The interesting part isn't the code generation. It's the job description that emerges when you stop writing code. OpenAI's engineers spent their time designing environments, specifying intent, and building feedback loops. They call this harness engineering: the work of making agents productive. The scarce resource is human attention, not code output.

I'm a solo developer building 10kdiff, a diff tool for SEC 10-K filings. I use Claude Code and Codex side by side. My codebase is a few thousand lines, not a million. But I've been converging on the same idea from a completely different direction, and the stack I'm building is worth describing because it's small enough to see the whole thing at once.

What a Harness Looks Like at Small Scale

OpenAI has a dedicated team of harness engineers and a million-line codebase with enforced architectural layers. I have a monorepo and a CLAUDE.md file. But the same four principles show up at both scales:

Declarative environments. The system is defined in config, not in someone's head. An agent can read it and reason about it.
Repo-local knowledge. Everything the agent needs to know lives in the repo. ADRs, module configs, a doc index. If it's not in git, it doesn't exist.
Mechanical enforcement. nix flake check validates the entire system — packages, modules, host configs. Ruff and pre-commit hooks catch code issues. The agent gets fast, unambiguous signals about what's broken.
Agent legibility. Config files, directory structure, and docs are written for agents to read, not just humans. OpenAI calls this "from the agent's point of view, anything it can't access in-context while running effectively doesn't exist."

The harness doesn't require a dedicated team. It requires a discipline: every time I'm about to explain something to the agent in a chat message, I ask whether that information should live in the repo instead. If I'm repeating myself, it should be a file.

The Stack: NixOS + Terraform + OrbStack

Each piece of the stack exists because it makes the system more legible to an agent.

NixOS

NixOS is declarative, reproducible, and everything-in-the-repo. The production server and the local dev VM use the same module system, defined in the same flake.nix. Services are NixOS modules in nix/modules/ — tenk-api, tenk-worker, tenk-migrate, temporal-dev, tenk-web — composed into host configs in nix/hosts/.

nix flake check is mechanical enforcement. It validates every package, every module, every host configuration. When the agent modifies a Nix file, it runs the check and gets an unambiguous pass/fail. No "it works on my machine" — if the flake checks pass, the config is valid for every host that imports it.

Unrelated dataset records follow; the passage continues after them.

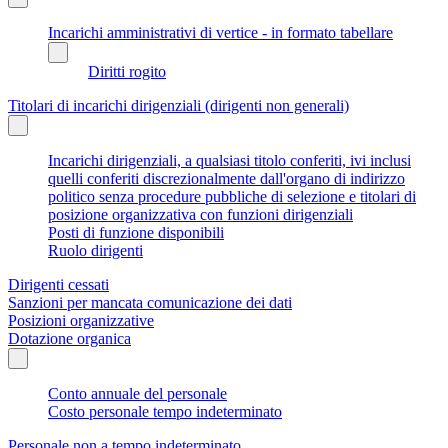
Incarichi amministrativi di vertice - in formato tabellare
Diritti rogito
Titolari di incarichi dirigenziali (dirigenti non generali)
Incarichi dirigenziali, a qualsiasi titolo conferiti, ivi inclusi
quelli conferiti discrezionalmente dall'organo di indirizzo
politico senza procedure pubbliche di selezione e titolari di
posizione organizzativa con funzioni dirigenziali
Posti di funzione disponibili
Ruolo dirigenti
Dirigenti cessati
Sanzioni per mancata comunicazione dei dati
Posizioni organizzative
Dotazione organica
Conto annuale del personale
Costo personale tempo indeterminato
Personale non a tempo indeterminato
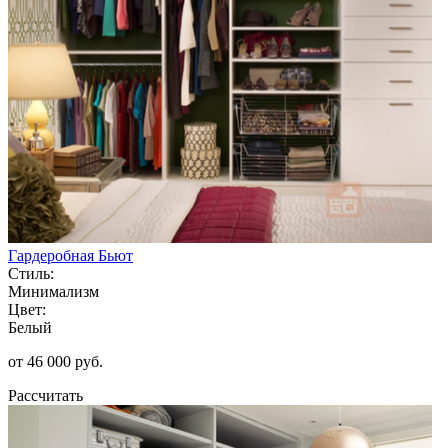
Гардеробная Бьют
Стиль:
Минимализм
Цвет:
Белый
от 46 000 руб.
Рассчитать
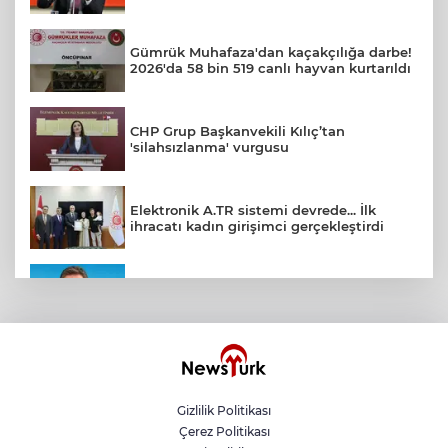
Gümrük Muhafaza'dan kaçakçılığa darbe!
2026'da 58 bin 519 canlı hayvan kurtarıldı
CHP Grup Başkanvekili Kılıç’tan
'silahsızlanma' vurgusu
Elektronik A.TR sistemi devrede... İlk
ihracatı kadın girişimci gerçekleştirdi
CHP Bahçelievler'de yeni dönem
Kayseri Talas Yeni Dünya ERVA Spor
Okulu açıldı
Gizlilik Politikası
Çerez Politikası
BNP Paribas Cardif Türkiye'nin İç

The key property: an agent can read a NixOS module and know what it does. The module declares its options, its dependencies, its systemd services. There's no hidden state. Compare this to a set of shell scripts and Ansible playbooks — the agent would have to trace execution paths across multiple files and guess about runtime state. Nix is a language agents can reason about because it's purely functional. Same inputs, same outputs.

Terraform

Terraform is infrastructure-as-code for DigitalOcean droplets and Cloudflare DNS. The agent doesn't SSH into servers — it writes .tf files and runs terraform apply. Provisioning is a code change, not a manual operation.

This matters for the same reason NixOS matters: the agent can reason about infrastructure from the repo. A droplet's size, region, and image are in a .tf file, not in a DigitalOcean dashboard. DNS records are in Terraform state, not in someone's Cloudflare account. The agent sees the full system from git clone.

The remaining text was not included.